**ABOUT THIS EXERCISE**
Give back all the data exactly as it was written.

**DATA EXTRACT**
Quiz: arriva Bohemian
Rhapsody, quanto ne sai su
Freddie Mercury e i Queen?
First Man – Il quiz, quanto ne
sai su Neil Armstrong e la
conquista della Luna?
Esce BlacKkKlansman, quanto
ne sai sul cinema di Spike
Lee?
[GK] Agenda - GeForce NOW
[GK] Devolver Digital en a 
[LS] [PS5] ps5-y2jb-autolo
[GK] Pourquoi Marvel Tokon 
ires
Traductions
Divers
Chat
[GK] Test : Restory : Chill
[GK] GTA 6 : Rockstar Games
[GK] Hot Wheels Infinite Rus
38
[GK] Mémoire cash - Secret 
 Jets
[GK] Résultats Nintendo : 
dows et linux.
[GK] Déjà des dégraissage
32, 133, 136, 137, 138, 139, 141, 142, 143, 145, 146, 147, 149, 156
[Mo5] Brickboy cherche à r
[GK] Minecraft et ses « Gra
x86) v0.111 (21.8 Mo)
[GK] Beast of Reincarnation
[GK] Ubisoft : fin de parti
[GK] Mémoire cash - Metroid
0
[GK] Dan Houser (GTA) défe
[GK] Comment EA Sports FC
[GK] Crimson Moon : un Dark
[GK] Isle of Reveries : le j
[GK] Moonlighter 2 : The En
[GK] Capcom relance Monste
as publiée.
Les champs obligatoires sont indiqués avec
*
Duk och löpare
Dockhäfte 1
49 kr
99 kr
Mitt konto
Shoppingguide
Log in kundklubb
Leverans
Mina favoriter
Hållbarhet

**REPLY**
Quiz: arriva Bohemian
Rhapsody, quanto ne sai su
Freddie Mercury e i Queen?
First Man – Il quiz, quanto ne
sai su Neil Armstrong e la
conquista della Luna?
Esce BlacKkKlansman, quanto
ne sai sul cinema di Spike
Lee?
[GK] Agenda - GeForce NOW
[GK] Devolver Digital en a 
[LS] [PS5] ps5-y2jb-autolo
[GK] Pourquoi Marvel Tokon 
ires
Traductions
Divers
Chat
[GK] Test : Restory : Chill
[GK] GTA 6 : Rockstar Games
[GK] Hot Wheels Infinite Rus
38
[GK] Mémoire cash - Secret 
 Jets
[GK] Résultats Nintendo : 
dows et linux.
[GK] Déjà des dégraissage
32, 133, 136, 137, 138, 139, 141, 142, 143, 145, 146, 147, 149, 156
[Mo5] Brickboy cherche à r
[GK] Minecraft et ses « Gra
x86) v0.111 (21.8 Mo)
[GK] Beast of Reincarnation
[GK] Ubisoft : fin de parti
[GK] Mémoire cash - Metroid
0
[GK] Dan Houser (GTA) défe
[GK] Comment EA Sports FC
[GK] Crimson Moon : un Dark
[GK] Isle of Reveries : le j
[GK] Moonlighter 2 : The En
[GK] Capcom relance Monste
as publiée.
Les champs obligatoires sont indiqués avec
*
Duk och löpare
Dockhäfte 1
49 kr
99 kr
Mitt konto
Shoppingguide
Log in kundklubb
Leverans
Mina favoriter
Hållbarhet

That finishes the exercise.